Monday, December 22, 2008

He sat up in a start. His torturous dreams suddenly done, it was time to make his escape. His cellmates choked and snorted - dying or sleeping - it mattered little. The skinny one stared ashen out the window as if his redemption would fly down from the heavens to greet him. Don knew better.

His eyes darted from the cell to the hallway. His keepers weren't standing guard today. His eyebrows lit up with anticipation. The opportunity to escape beckoned to him. He could leave this torture chamber behind.

He got up from his bunk and tread uneasily, waveringly, to the cell door. It stood open! Very slowly he sneaked a glance down the hall and then up the other direction. The night was still, save for a murmur far up the hall and in the guard center. Bags of refuse were scattered about. Perhaps the guards were changing shift. Don didn’t care, his torturers could only kill him now - he was beyond pain.

Uneasily he staggered down the hall away from the murmur. The effort was exhausting, but he set his jaws and picked up each weary limb and forced his way through the agony to the end of the hall. A red flame flicked it’s notice of the way out.

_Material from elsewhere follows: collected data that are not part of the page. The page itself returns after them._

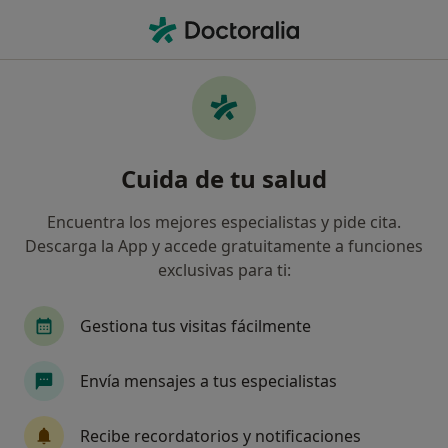
Men
Diarrea • Castellón de la Plana, Castellón
Filtros
• 1
Seguro
Mapa
Especialistas en Diarrea en Castellón de la
Cuida de tu salud
Plana
Así organizamos los resultados
Encuentra los mejores especialistas y pide cita.
Descarga la App y accede gratuitamente a funciones
exclusivas para ti:
¿Qué especialidad estás buscando?
Digestólogo
Dietista Nutricionista
Fisiot
Gestiona tus visitas fácilmente
Envía mensajes a tus especialistas
Recibe recordatorios y notificaciones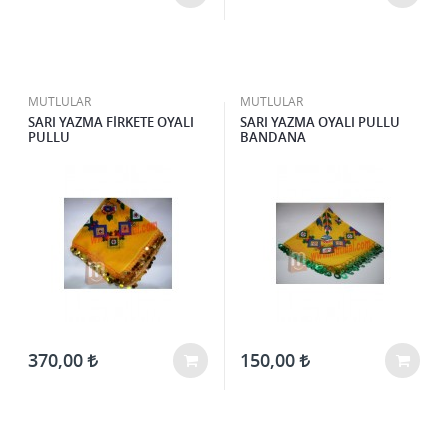
MUTLULAR
MUTLULAR
SARI YAZMA FİRKETE OYALI
SARI YAZMA OYALI PULLU
PULLU
BANDANA
370,00
150,00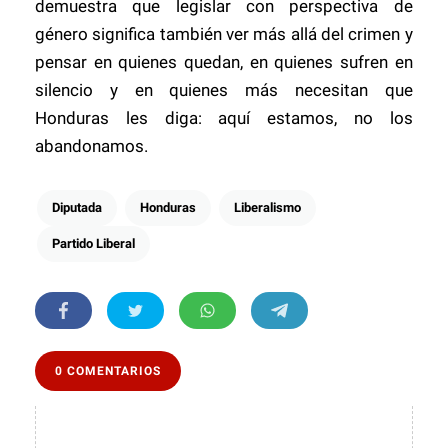
demuestra que legislar con perspectiva de
género significa también ver más allá del crimen y
pensar en quienes quedan, en quienes sufren en
silencio y en quienes más necesitan que
Honduras les diga: aquí estamos, no los
abandonamos.
Diputada
Honduras
Liberalismo
Partido Liberal
0 COMENTARIOS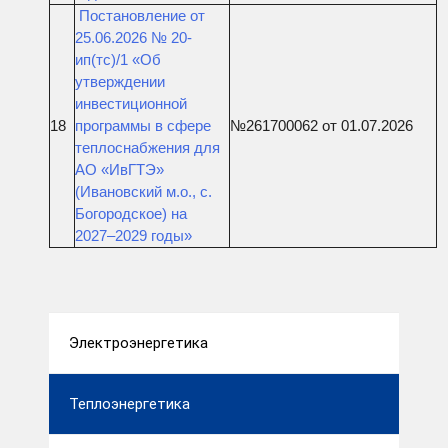
Постановление от
25.06.2026 № 20-
ип(тс)/1 «Об
утверждении
инвестиционной
18
программы в сфере
№261700062 от 01.07.2026
теплоснабжения для
АО «ИвГТЭ»
(Ивановский м.о., с.
Богородское) на
2027–2029 годы»
Электроэнергетика
Теплоэнергетика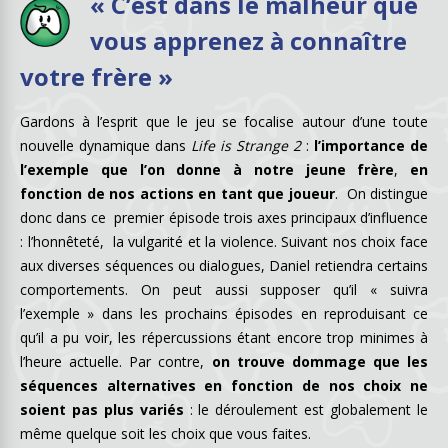
« C’est dans le malheur que
vous apprenez à connaître
votre frère »
Gardons à l’esprit que le jeu se focalise autour d’une toute
nouvelle dynamique dans
Life is Strange 2
:
l’importance de
l’exemple que l’on donne à notre jeune frère
,
en
fonction de nos actions en tant que joueur
. On distingue
donc dans ce premier épisode trois axes principaux d’influence
: l’honnêteté, la vulgarité et la violence. Suivant nos choix face
aux diverses séquences ou dialogues, Daniel retiendra certains
comportements. On peut aussi supposer qu’il « suivra
l’exemple » dans les prochains épisodes en reproduisant ce
qu’il a pu voir, les répercussions étant encore trop minimes à
l’heure actuelle. Par contre,
on trouve dommage que les
séquences alternatives en fonction de nos choix ne
soient pas plus variés
: le déroulement est globalement le
même quelque soit les choix que vous faites.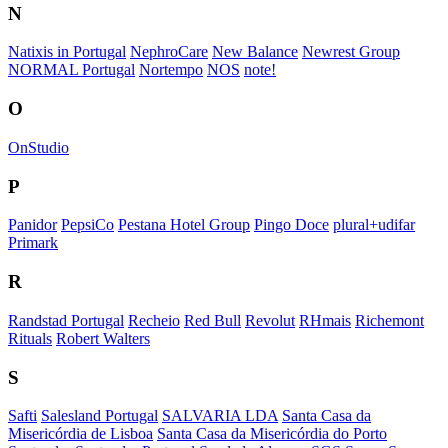
N
Natixis in Portugal
NephroCare
New Balance
Newrest Group
NORMAL Portugal
Nortempo
NOS
note!
O
OnStudio
P
Panidor
PepsiCo
Pestana Hotel Group
Pingo Doce
plural+udifar
Primark
R
Randstad Portugal
Recheio
Red Bull
Revolut
RHmais
Richemont
Rituals
Robert Walters
S
Safti
Salesland Portugal
SALVARIA LDA
Santa Casa da
Misericórdia de Lisboa
Santa Casa da Misericórdia do Porto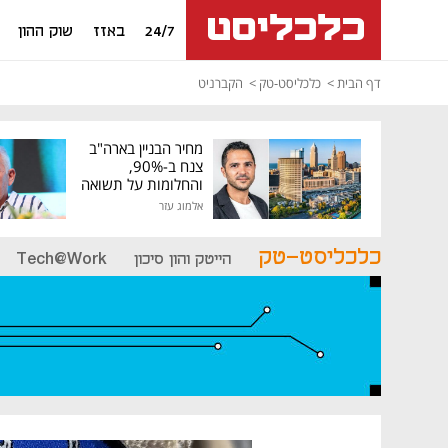
24/7
באזז
שוק ההון
דף הבית
כלכליסט-טק
הקברניט
מחיר הבניין בארה"ב
צנח ב-90%,
והחלומות על תשואה
גבוהה התנפצו
אלמוג עזר
כלכליסט-טק
הייטק והון סיכון
Tech@Work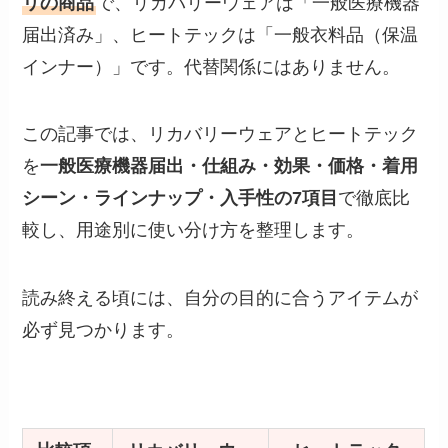
リの商品
で、リカバリーウェアは「一般医療機器
届出済み」、ヒートテックは「一般衣料品（保温
インナー）」です。代替関係にはありません。
この記事では、リカバリーウェアとヒートテック
を
一般医療機器届出・仕組み・効果・価格・着用
シーン・ラインナップ・入手性の7項目
で徹底比
較し、用途別に使い分け方を整理します。
読み終える頃には、自分の目的に合うアイテムが
必ず見つかります。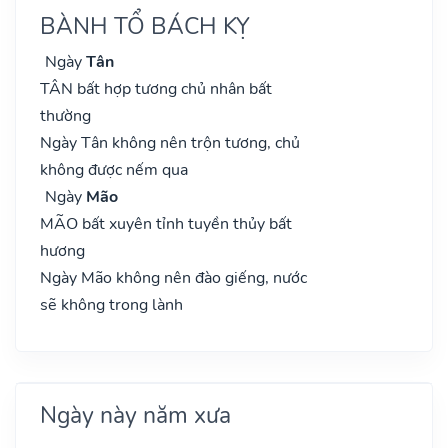
BÀNH TỔ BÁCH KỴ
Ngày
Tân
TÂN bất hợp tương chủ nhân bất
thường
Ngày Tân không nên trộn tương, chủ
không được nếm qua
Ngày
Mão
MÃO bất xuyên tỉnh tuyền thủy bất
hương
Ngày Mão không nên đào giếng, nước
sẽ không trong lành
Ngày này năm xưa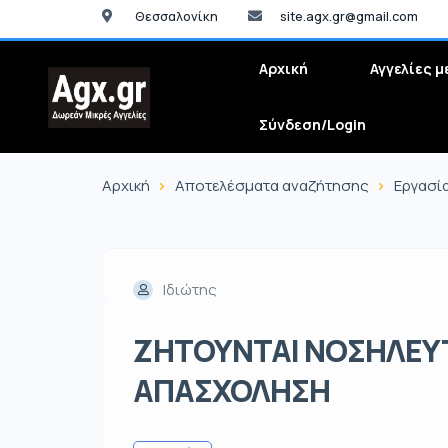
Θεσσαλονίκη
site.agx.gr@gmail.com
Αρχική
Αγγελίες μ
Σύνδεση/Login
Αρχική
Αποτελέσματα αναζήτησης
Εργασί
Ιδιώτης
ΖΗΤΟΥΝΤΑΙ ΝΟΣΗΛΕΥΤ
ΑΠΑΣΧΟΛΗΣΗ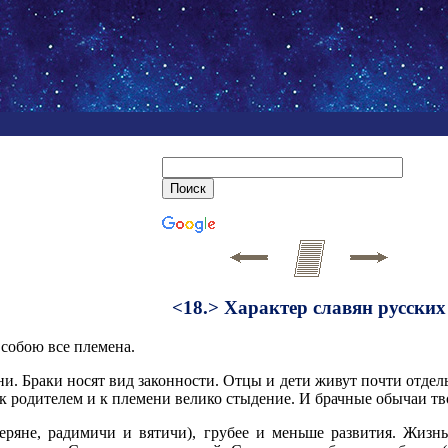
<18.> Характер славян русских
собою все племена.
и. Браки носят вид законности. Отцы и дети живут почти отдел
к родителем и к племени велико стыдение. И брачные обычаи тв
веряне, радимичи и вятичи), грубее и меньше развития. Жизн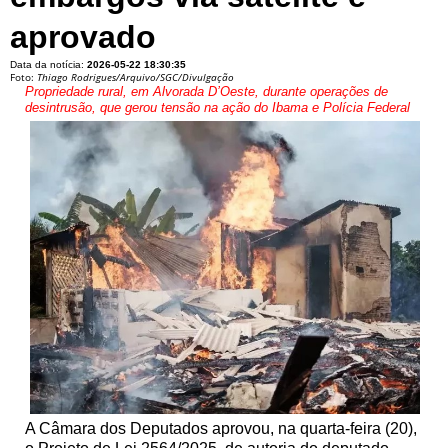
aprovado
Data da notícia:
2026-05-22 18:30:35
Foto:
Thiago Rodrigues/Arquivo/SGC/Divulgação
Propriedade rural, em Alvorada D’Oeste, durante operações de
desintrusão, que gerou tensão na ação do Ibama e Polícia Federal
A Câmara dos Deputados aprovou, na quarta-feira (20),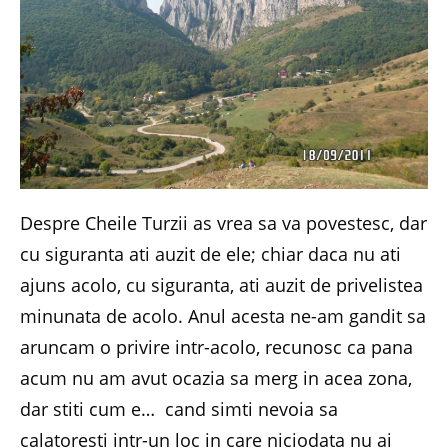
Despre Cheile Turzii as vrea sa va povestesc, dar
cu siguranta ati auzit de ele; chiar daca nu ati
ajuns acolo, cu siguranta, ati auzit de privelistea
minunata de acolo. Anul acesta ne-am gandit sa
aruncam o privire intr-acolo, recunosc ca pana
acum nu am avut ocazia sa merg in acea zona,
dar stiti cum e… cand simti nevoia sa
calatoresti intr-un loc in care niciodata nu ai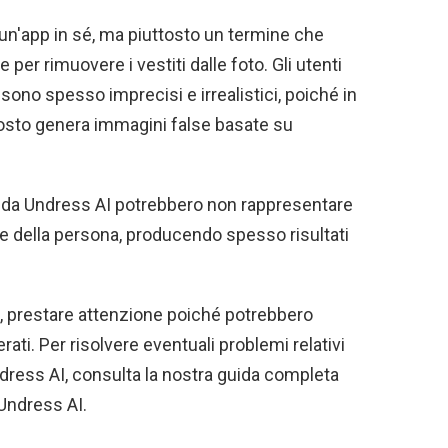
un'app in sé, ma piuttosto un termine che
le per rimuovere i vestiti dalle foto. Gli utenti
 sono spesso imprecisi e irrealistici, poiché in
tosto genera immagini false basate su
 da Undress AI potrebbero non rappresentare
le della persona, producendo spesso risultati
e, prestare attenzione poiché potrebbero
erati. Per risolvere eventuali problemi relativi
ress AI, consulta la nostra guida completa
 Undress AI.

Each step powered the next, but the hallway seemed endless.

The stale smell of death filled his nostrils and made him gag.

There was the end. The hall broke in two - one this way, the other away. Cell after cell stretched down the halls full of snorting, rasping dying. Which way would get out? Behind him was the sound of shoes padding against stone. The murmuring had stopped? No time to think - he pushed on hoping he’d taken the right path.

The gate stood before him in the dusky dark. A sign was above, but almost invisible in the gloom. Here was the portal, in or out, he couldn’t be sure, lack of certainty was his only clear thought. Everything else was a jumble of sound, within or without, it was impossible to tell. The uncertain gate looked final. There was nothing behind, only the gate was hiding beyond.

The crossbar seemed to pop the gate open. It pulled him through to a smooth path bounded by shrubs and grass. The muffled voices and hurried footstep behind compelled the Don to hurry across the grassy expanse. Above a dim moon fairly glowed behind a hazy sky. The glow of lights all around gave the sky a dull grey to its milky mist. Beyond the grass was a dark lined plain of gleaming metal cocoons with reflective glass smearing the light from the painful panels suspended above.

The Don stumbled amongst the shining metal forms, his robe billowed around him as he felt his muscles and tendons straining against the atrophy of timeless inertia. His gnarled hands guided him from one metal shell to the next, he could feel the dribble dripping from the corners of his mouth, the dried moisture over his eyes. He vowed to find some water and wipe the past off his face.

Ahead lay some trees and another path of flat white concrete - beyond that a wide street. Dimly he began to remember these machines using wide, vast boulevards of tar to speed their occupants from one part of this endless city to another. He could remember sitting in the comfortable cabins of these machines, listening to endless tales of political intrigue and economic counsel. How many false stories were repeated with authority to his disinterested ear in those many expeditions?

The Don could vaguely remember how slow anger had brewed in the many hours he pushed through those crowds of machines every day. The memory of that deepening anger stirred him forward.

"Not again, I’ll be free or die", he vowed, gritting his teeth.